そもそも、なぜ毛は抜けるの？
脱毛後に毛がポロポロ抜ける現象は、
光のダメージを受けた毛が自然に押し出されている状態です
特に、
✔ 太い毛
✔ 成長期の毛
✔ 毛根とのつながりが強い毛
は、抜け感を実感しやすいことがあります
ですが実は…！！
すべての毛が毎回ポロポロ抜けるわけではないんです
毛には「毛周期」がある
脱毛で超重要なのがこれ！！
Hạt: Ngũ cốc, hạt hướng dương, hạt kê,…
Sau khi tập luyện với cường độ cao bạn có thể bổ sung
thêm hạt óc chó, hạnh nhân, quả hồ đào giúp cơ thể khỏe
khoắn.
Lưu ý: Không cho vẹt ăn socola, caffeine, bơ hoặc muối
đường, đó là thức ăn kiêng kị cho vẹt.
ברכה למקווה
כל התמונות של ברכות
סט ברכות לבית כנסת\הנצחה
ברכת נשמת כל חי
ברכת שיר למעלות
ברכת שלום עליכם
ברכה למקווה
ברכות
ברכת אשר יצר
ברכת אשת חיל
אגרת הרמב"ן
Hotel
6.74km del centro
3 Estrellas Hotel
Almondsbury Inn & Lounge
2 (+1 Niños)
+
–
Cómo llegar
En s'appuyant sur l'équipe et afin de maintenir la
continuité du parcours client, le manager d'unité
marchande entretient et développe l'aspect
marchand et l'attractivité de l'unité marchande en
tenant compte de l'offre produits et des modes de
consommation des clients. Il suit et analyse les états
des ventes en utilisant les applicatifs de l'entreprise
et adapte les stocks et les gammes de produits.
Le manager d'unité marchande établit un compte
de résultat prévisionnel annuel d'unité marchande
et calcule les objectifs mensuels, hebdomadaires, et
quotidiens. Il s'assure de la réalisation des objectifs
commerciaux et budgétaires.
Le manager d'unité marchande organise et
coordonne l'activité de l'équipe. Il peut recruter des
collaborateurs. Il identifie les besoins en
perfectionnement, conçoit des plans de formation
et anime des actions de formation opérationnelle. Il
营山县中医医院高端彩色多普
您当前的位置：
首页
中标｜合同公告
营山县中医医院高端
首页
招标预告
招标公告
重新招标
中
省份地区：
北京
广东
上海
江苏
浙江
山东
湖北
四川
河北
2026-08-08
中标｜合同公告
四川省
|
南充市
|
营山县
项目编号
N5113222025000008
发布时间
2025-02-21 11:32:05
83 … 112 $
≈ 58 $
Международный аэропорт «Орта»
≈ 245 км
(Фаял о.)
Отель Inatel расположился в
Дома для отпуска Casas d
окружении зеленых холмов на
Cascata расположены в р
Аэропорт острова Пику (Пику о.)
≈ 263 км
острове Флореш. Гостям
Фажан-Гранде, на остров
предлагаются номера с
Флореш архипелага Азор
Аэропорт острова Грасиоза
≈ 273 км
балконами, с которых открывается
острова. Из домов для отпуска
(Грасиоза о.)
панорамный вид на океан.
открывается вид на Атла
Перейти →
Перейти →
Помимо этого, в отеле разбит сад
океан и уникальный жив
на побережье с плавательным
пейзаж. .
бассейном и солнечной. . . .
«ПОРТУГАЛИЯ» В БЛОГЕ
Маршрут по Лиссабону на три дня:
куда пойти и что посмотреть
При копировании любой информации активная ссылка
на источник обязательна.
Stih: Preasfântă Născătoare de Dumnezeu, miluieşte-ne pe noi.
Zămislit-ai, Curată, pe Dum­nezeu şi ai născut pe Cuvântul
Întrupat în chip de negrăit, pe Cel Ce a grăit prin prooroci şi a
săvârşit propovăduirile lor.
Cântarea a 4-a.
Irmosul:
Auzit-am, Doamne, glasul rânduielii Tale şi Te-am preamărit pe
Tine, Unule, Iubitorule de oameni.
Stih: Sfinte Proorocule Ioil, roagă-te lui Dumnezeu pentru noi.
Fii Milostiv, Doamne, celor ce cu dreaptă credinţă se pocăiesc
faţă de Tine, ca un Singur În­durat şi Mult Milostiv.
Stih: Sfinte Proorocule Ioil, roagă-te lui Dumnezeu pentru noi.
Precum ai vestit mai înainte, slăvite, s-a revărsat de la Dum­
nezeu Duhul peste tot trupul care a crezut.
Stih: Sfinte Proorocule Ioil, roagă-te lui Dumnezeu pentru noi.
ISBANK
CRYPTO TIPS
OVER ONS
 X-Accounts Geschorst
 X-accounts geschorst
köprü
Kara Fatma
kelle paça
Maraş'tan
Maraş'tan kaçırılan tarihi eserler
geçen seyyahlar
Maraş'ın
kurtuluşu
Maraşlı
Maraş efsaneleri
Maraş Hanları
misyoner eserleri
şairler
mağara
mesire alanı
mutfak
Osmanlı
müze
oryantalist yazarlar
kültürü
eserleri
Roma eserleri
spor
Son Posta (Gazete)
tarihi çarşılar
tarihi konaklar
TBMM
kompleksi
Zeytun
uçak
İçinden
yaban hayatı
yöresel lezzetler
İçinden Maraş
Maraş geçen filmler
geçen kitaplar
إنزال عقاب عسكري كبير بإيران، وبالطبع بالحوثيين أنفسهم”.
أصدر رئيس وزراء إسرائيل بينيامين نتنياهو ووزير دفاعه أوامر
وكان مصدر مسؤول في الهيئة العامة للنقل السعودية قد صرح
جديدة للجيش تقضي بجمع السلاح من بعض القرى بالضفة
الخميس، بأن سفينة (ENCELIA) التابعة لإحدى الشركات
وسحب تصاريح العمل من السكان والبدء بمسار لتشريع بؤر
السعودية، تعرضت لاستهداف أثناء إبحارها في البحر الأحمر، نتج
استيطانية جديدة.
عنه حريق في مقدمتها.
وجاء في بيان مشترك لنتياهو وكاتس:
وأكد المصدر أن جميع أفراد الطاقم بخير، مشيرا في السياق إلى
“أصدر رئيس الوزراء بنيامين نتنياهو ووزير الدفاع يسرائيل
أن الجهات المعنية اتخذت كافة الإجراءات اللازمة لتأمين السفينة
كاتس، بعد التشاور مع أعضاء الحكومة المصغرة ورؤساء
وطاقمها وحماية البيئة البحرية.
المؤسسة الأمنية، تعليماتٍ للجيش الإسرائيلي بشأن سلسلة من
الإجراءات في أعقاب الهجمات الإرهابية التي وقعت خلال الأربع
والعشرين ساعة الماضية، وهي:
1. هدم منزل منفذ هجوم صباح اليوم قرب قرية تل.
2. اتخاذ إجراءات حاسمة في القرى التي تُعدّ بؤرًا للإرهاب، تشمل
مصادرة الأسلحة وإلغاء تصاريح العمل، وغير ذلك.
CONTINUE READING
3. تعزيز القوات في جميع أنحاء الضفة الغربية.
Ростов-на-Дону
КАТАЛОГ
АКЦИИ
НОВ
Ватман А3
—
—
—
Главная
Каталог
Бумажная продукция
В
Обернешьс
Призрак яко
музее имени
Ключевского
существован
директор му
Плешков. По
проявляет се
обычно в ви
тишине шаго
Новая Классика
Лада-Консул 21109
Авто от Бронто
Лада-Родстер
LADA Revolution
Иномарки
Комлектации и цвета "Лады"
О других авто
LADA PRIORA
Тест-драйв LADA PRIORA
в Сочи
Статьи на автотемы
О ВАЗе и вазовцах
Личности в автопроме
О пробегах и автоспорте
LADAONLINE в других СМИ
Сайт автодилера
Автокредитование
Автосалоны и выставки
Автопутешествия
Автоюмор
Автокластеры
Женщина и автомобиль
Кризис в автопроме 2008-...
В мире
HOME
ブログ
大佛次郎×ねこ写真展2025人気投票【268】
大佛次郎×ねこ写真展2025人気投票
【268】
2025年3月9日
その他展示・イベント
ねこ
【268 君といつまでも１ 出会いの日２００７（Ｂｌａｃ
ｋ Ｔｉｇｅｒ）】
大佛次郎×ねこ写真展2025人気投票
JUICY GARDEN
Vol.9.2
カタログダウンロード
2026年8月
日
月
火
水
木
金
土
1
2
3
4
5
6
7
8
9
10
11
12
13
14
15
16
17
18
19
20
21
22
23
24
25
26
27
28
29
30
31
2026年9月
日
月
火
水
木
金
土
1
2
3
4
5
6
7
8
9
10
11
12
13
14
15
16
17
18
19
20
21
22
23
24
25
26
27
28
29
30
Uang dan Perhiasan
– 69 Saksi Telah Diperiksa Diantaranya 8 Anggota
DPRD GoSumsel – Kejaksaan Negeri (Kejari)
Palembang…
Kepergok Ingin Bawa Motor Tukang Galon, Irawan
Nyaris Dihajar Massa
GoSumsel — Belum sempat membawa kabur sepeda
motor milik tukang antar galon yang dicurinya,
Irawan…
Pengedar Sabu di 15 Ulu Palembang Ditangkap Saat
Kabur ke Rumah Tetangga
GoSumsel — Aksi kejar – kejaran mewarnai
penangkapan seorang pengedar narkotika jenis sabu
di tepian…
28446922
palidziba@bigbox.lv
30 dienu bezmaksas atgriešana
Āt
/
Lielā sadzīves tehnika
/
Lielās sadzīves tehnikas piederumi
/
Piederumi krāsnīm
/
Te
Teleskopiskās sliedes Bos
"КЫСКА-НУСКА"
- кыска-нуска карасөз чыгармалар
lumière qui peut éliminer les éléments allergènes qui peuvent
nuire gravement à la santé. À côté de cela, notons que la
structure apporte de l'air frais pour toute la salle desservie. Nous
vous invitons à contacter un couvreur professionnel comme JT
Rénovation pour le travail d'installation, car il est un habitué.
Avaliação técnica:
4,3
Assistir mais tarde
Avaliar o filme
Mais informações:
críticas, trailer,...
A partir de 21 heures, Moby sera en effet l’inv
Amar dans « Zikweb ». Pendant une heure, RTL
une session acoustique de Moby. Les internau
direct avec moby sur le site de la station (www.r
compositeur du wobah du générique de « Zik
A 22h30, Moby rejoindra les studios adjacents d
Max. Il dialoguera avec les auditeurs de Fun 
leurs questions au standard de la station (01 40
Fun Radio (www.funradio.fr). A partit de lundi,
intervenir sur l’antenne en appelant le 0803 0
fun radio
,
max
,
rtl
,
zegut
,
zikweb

**Task prompt**. Copy out each line in the preceding records that contains "للجيش".

**Task answer**.
جديدة للجيش تقضي بجمع السلاح من بعض القرى بالضفة
المؤسسة الأمنية، تعليماتٍ للجيش الإسرائيلي بشأن سلسلة من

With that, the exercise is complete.